Taking an Holistic View

  The above comments about the important cause/effect relationships between manufactured objects and the environment have very broad application in our modern technological culture. From an environmental perspective, activities that did not used to be considered part of the “manufacturing sector”, such as growing food or providing medical services, need to be analyzed in terms of their “sources”, “sinks”, and interrelationships with the environment.

If we are to have a healthy environment, we must now be aware of the sources and sinks for our food, our clothing, and many other material objects and services. Anytime humans manipulate or change the environment to satisfy their needs or desires, it is very important to be aware of the web of cause and effect relationships that are being initiated, and that will stretch far into the future.
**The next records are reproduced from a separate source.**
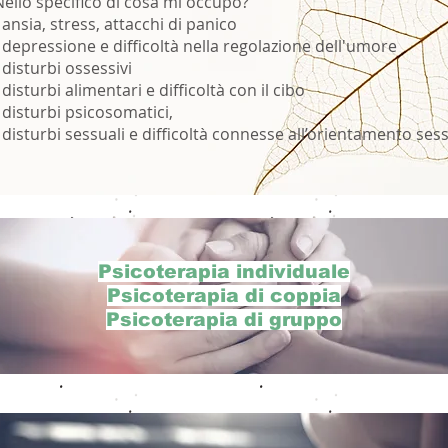
Nello specifico di cosa mi occupo?
 ansia, stress, attacchi di panico
- depressione e difficoltà nella regolazione dell'umore
 disturbi ossessivi
 disturbi alimentari e difficoltà con il cibo
- disturbi psicosomatici,
- disturbi sessuali e difficoltà connesse all’orientamento ses
Psicoterapia individuale
Psicoterapia di coppia
Psicoterapia di gruppo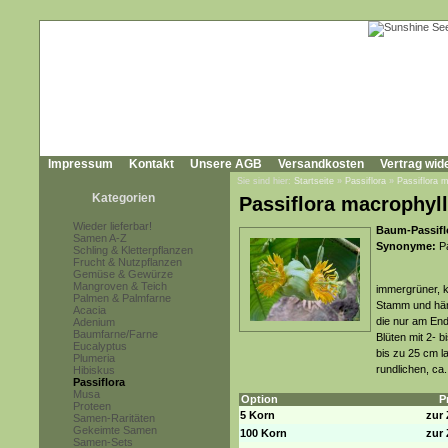
Impressum
Kontakt
Unsere AGB
Versandkosten
Vertrag wid
Sie sind hier:
Startseite
»
Passiflora
»
Passiflora 
Kategorien
Passiflora macrophyll
Wieder lieferbar!
Baum-Passiflo
Samen A-Z
Synonyme:
Pa
Schling & Kletterpflanzen
Frucht & Nutzpflanzen
Gemüse & Gewürze
Mangroven & Teich
immergrüner, k
Palmen & Palmfarne
Stamm und häng
Acacia
die nur am En
Adenium
Baumfarne/Farne
Blüten mit 2- 
Eucalyptus
bis zu 25 cm l
Plumeria
rundlichen, ca
Hibiskus
Passiflora
Musa
Option
P
Proteen
5 Korn
zur 
Samen-Raritäten
Gekeimte Samen
100 Korn
zur 
Samen-Sets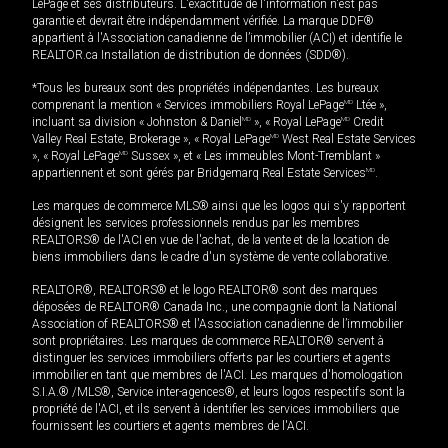
LePage et ses distributeurs. L'exactitude de l'information n'est pas
garantie et devrait être indépendamment vérifiée. La marque DDF®
appartient à l'Association canadienne de l’immobilier (ACI) et identifie le
REALTOR.ca Installation de distribution de données (SDD®).
*Tous les bureaux sont des propriétés indépendantes. Les bureaux
comprenant la mention « Services immobiliers Royal LePage
MD
Ltée »,
incluant sa division « Johnston & Daniel
MD
», « Royal LePage
MD
Credit
Valley Real Estate, Brokerage », « Royal LePage
MD
West Real Estate Services
», « Royal LePage
MD
Sussex », et « Les immeubles Mont-Tremblant »
appartiennent et sont gérés par Bridgemarq Real Estate Services
MD
.
Les marques de commerce MLS® ainsi que les logos qui s'y rapportent
désignent les services professionnels rendus par les membres
REALTORS® de l'ACI en vue de l'achat, de la vente et de la location de
biens immobiliers dans le cadre d'un système de vente collaborative.
REALTOR®, REALTORS® et le logo REALTOR® sont des marques
déposées de REALTOR® Canada Inc., une compagnie dont la National
Association of REALTORS® et l'Association canadienne de l’immobilier
sont propriétaires. Les marques de commerce REALTOR® servent à
distinguer les services immobiliers offerts par les courtiers et agents
immobilier en tant que membres de l'ACI. Les marques d'homologation
S.I.A.® /MLS®, Service inter-agences®, et leurs logos respectifs sont la
propriété de l'ACI, et ils servent à identifier les services immobiliers que
fournissent les courtiers et agents membres de l'ACI.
All environments have human “carrying capacities”.

The carrying capacity of the environment is its ability to provide “sources” of natural resources and “sinks” to absorb waste products without seriously disrupting the complex interrelationships that allow continued provision of those sources and sinks. If “carrying capacity” is surpassed, then the availability of natural resources will decline and the ability of the environment to safely absorb our waste products will also decline.

Our desire to gain more happiness through having more people consuming more products and services inevitability must lead to less happiness because of an environment that can not support the demands being made on it. It is only through abandoning the illusory happiness of the current consumer culture—a culture that ignores the inherent complexity of a single can of soda--that humans can come into a stable and sustainable web of interrelationships with their environment.